## Task objective
Pictures aside, write out the data exactly as it reads.

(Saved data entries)
────────

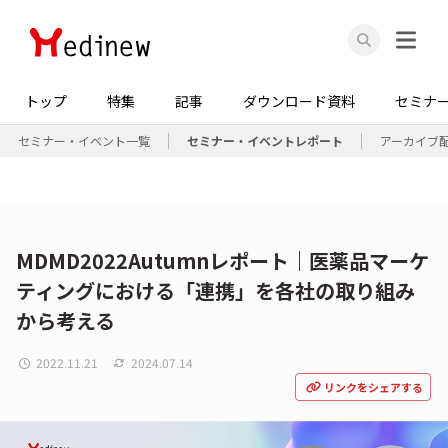
トップ
特集
記事
ダウンロード資料
セミナ
セミナー・イベント一覧
セミナー・イベントレポート
アーカイブ
MDMD2022Autumnレポート｜医薬品マーケ
ティングにおける「連携」を各社の取り組み
から考える
2022.11.21
2024.07.14
リンクをシェアする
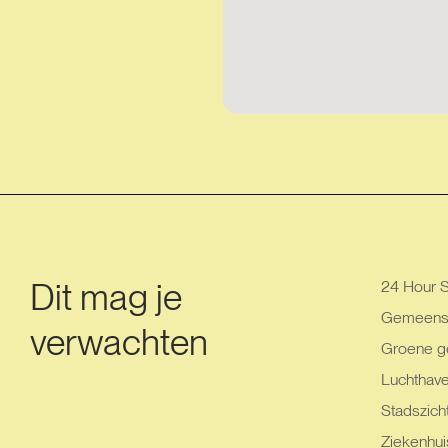
Dit mag je
24 Hour S
Gemeensc
verwachten
Groene g
Luchthav
Stadszich
Ziekenhui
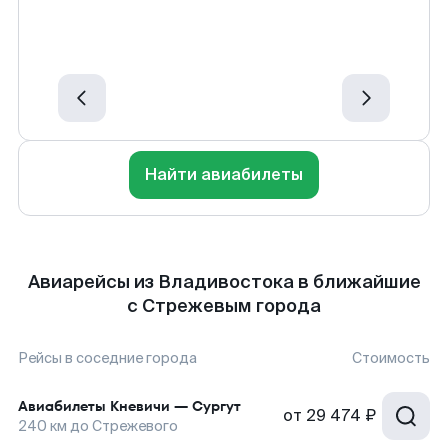
Найти авиабилеты
Авиарейсы из Владивостока в ближайшие
с Стрежевым города
Рейсы в соседние города
Стоимость
Авиабилеты
Кневичи
—
Сургут
от
29 474 ₽
240
км до
Стрежевого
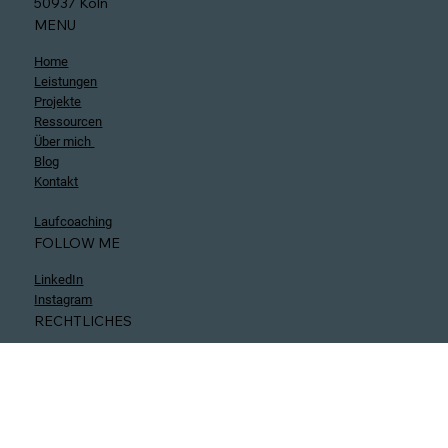
Zülpicher Strasse 317
50937 Köln
MENU
Home
Leistungen
Projekte
Ressourcen
Über mich
Blog
Kontakt
Laufcoaching
FOLLOW ME
LinkedIn
Instagram
RECHTLICHES
Impressum
AGB
DSGVO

────────

## Written response
トップ
特集
記事
ダウンロード資料
セミナ
セミナー・イベント一覧
セミナー・イベントレポート
アーカイブ
MDMD2022Autumnレポート｜医薬品マーケ
ティングにおける「連携」を各社の取り組み
から考える
2022.11.21
2024.07.14
リンクをシェアする
Dit mag je
24 Hour S
Gemeensc
verwachten
Groene g
Luchthav
Stadszich
Ziekenhui
Найти авиабилеты
Авиарейсы из Владивостока в ближайшие
с Стрежевым города
Рейсы в соседние города
Стоимость
Авиабилеты
Кневичи
—
Сургут
от
29 474 ₽
240
км до
Стрежевого
Zülpicher Strasse 317
50937 Köln
MENU
Home
Leistungen
Projekte
Ressourcen
Über mich
Blog
Kontakt
Laufcoaching
FOLLOW ME
LinkedIn
Instagram
RECHTLICHES
Impressum
AGB
DSGVO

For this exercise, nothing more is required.